Butter, for all its simplicity, is actually one of the most essential kitchen ingredients. Without butter, you wouldn’t have buttered toast, many types of cake, a flavorful alternative to cooking oil, and many popular dishes where butter is a main ingredient, like garlic butter shrimp or butter chicken. It is therefore good to know that butter is a great source of cobalt, providing up to 0.018µg of it. So if you’re having plain buttered toast in the morning because you’re in a hurry, simply remember how much cobalt it gives you. You’ll never look at it the same way again!
If you live in the West, you probably don’t eat rice that much, if at all. However, there are many reasons why you should incorporate this Asian staple into your diet. Not only does it feature in many delicious dishes like sushi and rice cakes, it’s also an excellent source of energy, magnesium, phosphorus, and of course, cobalt. Rice can contain as much as 0.010 µg of cobalt. Why not try replacing bread with rice for today?

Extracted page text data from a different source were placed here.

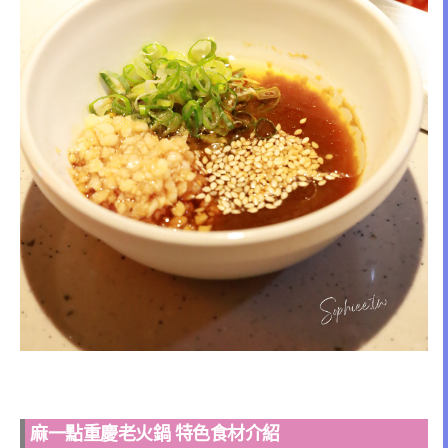
麻一點重慶老火鍋 特色食材介紹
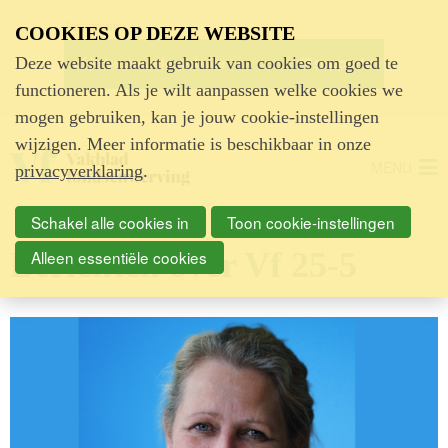
Advertentie
COOKIES OP DEZE WEBSITE
Deze website maakt gebruik van cookies om goed te
functioneren. Als je wilt aanpassen welke cookies we
mogen gebruiken, kan je jouw cookie-instellingen
wijzigen. Meer informatie is beschikbaar in onze
MENU
privacyverklaring
.
Schakel alle cookies in
Toon cookie-instellingen
Berichten over Vf 25-5
Alleen essentiële cookies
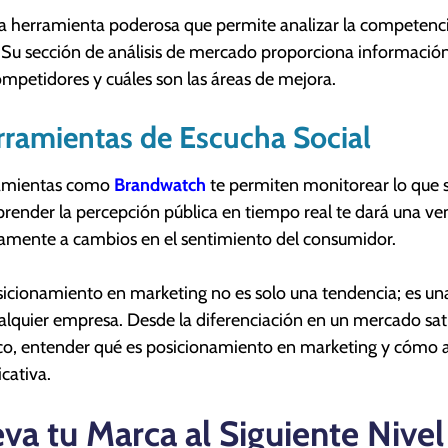
a herramienta poderosa que permite analizar la competencia
Su sección de análisis de mercado proporciona información 
ompetidores y cuáles son las áreas de mejora.
ramientas de Escucha Social
amientas como
Brandwatch
te permiten monitorear lo que s
ender la percepción pública en tiempo real te dará una ven
amente a cambios en el sentimiento del consumidor.
sicionamiento en marketing no es solo una tendencia; es una 
alquier empresa. Desde la diferenciación en un mercado sa
co, entender qué es posicionamiento en marketing y cómo ap
icativa.
eva tu Marca al Siguiente Nivel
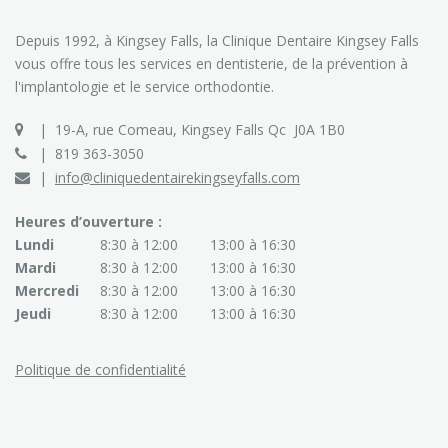
Depuis 1992, à Kingsey Falls, la Clinique Dentaire Kingsey Falls
vous offre tous les services en dentisterie, de la prévention à
l'implantologie et le service orthodontie.
19-A, rue Comeau, Kingsey Falls Qc J0A 1B0
819 363-3050
info@cliniquedentairekingseyfalls.com
Heures d’ouverture :
Lundi
8:30 à 12:00
13:00 à 16:30
Mardi
8:30 à 12:00
13:00 à 16:30
Mercredi
8:30 à 12:00
13:00 à 16:30
Jeudi
8:30 à 12:00
13:00 à 16:30
Politique de confidentialité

While butter is a good source of cobalt and a delicious substitute instead of oil for frying, oil itself isn’t a slouch when it comes to cobalt. Oil and butter both have about the same amount of cobalt at 0.018 µg where oil excels is in the lower amounts of saturated fats, especially when using vegetable oil. It also has generally fewer calories than butter, so if you’re after the cobalt content of butter but not the weight gain, try using vegetable oil instead.
Sugar is one of those things that would either make you smile or terrify you when you hear it by itself. On one hand, sugar is singularly responsible for sweetening every dessert and drink, even if you don’t necessarily put table sugar in them. On the other, it is also one of the main causes of diabetes. But either way, sugar can be a good source of cobalt, as it has a concentration of 0.021µg. And it’s not just table sugar – sugar derivatives like syrup, malt, caramel, and fructose all carry the same cobalt concentration.
Meat is usually thought of as mainly a source of protein. However, aside from protein and vitamins, meat has a considerable amount of cobalt. It contains about 0.08 µg of it, and while that may seem little remember that your body’s cobalt requirement is only around 2 µg or so per day, so having enough meat in your meals will probably make you meet that requirement without trying anyway.
While cobalt mainly helps your body produce vitamin B12, it is also shown to help make other nutrients effective, like vitamin C and iron. It’s also essential in the formation of the fatty layer that protects nerves, the lack of which can affect nervous functions and mental health. Studies also show a positive link between cobalt and heart health. So make sure to get enough cobalt everyday!